- What is needed
Which lines below hold the word "vast"? Report each one.

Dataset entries
==*==

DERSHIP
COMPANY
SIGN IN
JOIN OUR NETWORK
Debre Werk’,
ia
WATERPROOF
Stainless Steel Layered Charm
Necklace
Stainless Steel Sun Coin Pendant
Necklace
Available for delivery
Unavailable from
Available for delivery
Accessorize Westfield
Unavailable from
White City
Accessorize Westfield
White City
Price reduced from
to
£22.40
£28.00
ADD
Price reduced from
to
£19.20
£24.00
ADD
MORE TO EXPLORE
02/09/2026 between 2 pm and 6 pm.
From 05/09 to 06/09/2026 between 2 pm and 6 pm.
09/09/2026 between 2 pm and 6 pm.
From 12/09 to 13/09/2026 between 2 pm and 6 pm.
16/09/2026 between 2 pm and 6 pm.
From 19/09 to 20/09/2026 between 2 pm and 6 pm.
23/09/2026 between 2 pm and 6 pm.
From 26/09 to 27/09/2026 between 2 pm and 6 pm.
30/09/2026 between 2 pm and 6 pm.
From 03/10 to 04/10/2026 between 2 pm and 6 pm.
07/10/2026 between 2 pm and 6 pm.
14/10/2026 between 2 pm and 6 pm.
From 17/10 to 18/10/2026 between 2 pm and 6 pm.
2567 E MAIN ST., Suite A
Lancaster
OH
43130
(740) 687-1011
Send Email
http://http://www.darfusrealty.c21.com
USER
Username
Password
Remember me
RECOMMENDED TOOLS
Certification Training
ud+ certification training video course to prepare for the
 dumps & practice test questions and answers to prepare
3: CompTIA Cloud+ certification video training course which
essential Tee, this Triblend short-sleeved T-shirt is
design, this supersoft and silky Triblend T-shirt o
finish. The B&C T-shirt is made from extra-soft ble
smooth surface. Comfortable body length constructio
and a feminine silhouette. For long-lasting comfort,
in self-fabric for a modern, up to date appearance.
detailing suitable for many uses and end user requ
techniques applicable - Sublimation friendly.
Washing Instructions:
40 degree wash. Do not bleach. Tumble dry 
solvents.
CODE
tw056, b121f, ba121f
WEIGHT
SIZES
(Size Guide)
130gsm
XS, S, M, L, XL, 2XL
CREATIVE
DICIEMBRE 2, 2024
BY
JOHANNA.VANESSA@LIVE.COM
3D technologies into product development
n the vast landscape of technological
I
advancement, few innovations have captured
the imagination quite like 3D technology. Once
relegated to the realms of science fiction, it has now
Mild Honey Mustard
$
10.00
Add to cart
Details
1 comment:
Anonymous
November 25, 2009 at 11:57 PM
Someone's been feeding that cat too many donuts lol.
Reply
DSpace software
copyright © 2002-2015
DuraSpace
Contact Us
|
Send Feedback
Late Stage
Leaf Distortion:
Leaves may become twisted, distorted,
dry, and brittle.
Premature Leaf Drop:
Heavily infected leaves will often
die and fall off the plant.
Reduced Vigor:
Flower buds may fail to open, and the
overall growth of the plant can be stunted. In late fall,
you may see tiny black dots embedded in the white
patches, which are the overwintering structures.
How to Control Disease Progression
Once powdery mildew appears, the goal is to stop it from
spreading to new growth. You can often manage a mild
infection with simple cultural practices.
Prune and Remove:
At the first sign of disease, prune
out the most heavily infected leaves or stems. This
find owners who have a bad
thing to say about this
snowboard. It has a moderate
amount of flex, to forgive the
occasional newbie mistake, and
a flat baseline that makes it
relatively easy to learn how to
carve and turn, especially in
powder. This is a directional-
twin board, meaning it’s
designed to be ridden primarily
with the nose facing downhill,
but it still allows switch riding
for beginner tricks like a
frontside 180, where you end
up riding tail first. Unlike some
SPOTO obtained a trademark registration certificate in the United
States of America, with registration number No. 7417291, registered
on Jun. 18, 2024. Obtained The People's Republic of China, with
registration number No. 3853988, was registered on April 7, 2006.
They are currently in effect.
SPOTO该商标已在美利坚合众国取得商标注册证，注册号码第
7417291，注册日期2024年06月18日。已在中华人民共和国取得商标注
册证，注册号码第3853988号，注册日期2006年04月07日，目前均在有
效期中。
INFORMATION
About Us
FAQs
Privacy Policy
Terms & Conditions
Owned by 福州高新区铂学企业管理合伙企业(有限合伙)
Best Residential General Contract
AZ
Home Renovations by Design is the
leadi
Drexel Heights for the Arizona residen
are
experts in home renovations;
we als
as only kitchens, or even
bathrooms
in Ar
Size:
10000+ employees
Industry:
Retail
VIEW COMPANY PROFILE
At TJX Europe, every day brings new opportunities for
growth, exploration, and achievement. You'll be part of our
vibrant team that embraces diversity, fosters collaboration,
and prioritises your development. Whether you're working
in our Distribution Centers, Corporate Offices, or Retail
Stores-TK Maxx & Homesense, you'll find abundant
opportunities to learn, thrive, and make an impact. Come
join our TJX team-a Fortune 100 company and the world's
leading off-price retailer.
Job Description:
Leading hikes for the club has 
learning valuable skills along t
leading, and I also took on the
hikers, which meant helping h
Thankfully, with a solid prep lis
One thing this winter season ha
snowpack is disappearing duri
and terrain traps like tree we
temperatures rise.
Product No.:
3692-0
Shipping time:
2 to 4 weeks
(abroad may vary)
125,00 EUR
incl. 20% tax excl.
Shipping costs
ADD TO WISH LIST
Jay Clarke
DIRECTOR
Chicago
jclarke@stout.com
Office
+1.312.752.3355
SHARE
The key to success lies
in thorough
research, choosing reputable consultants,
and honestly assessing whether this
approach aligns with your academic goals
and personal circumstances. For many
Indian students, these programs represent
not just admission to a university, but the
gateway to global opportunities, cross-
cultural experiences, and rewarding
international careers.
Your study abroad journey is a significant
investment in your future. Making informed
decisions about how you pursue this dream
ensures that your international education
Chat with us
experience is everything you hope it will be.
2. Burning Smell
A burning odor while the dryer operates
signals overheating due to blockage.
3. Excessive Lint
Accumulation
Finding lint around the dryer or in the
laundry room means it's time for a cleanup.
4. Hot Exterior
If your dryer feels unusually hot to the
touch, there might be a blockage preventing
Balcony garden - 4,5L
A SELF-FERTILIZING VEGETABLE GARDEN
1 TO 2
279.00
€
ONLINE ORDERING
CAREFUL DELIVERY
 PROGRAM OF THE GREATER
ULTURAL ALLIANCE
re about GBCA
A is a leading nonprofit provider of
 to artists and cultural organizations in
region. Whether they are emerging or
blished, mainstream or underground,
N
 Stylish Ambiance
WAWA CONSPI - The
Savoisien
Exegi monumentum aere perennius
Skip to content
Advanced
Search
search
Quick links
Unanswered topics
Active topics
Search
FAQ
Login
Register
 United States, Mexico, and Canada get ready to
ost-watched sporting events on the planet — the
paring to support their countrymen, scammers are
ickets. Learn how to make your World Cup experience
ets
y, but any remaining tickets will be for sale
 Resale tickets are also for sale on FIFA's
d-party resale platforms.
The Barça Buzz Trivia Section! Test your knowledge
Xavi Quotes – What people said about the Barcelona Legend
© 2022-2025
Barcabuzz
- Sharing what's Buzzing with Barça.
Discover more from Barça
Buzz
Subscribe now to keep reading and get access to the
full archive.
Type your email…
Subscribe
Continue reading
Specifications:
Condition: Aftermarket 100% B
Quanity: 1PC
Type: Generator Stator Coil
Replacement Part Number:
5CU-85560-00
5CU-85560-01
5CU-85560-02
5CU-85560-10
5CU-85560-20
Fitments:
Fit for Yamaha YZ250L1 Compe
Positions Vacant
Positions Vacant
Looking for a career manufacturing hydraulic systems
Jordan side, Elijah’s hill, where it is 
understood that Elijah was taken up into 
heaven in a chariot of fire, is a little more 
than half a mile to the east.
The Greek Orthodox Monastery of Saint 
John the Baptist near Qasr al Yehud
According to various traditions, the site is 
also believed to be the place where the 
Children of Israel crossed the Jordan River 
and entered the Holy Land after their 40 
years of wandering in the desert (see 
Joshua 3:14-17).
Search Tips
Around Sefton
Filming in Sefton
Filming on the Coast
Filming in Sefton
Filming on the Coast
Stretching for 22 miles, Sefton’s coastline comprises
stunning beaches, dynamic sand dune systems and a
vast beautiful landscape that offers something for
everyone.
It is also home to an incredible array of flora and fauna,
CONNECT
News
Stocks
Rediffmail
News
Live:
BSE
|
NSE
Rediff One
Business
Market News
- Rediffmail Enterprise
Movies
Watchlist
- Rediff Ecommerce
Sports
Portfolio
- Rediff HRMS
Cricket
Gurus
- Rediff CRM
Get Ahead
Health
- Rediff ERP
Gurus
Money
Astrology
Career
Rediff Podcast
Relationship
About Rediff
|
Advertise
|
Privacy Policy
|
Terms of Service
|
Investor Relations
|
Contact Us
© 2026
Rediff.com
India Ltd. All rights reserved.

==*==

- Answer section
n the vast landscape of technological
vast beautiful landscape that offers something for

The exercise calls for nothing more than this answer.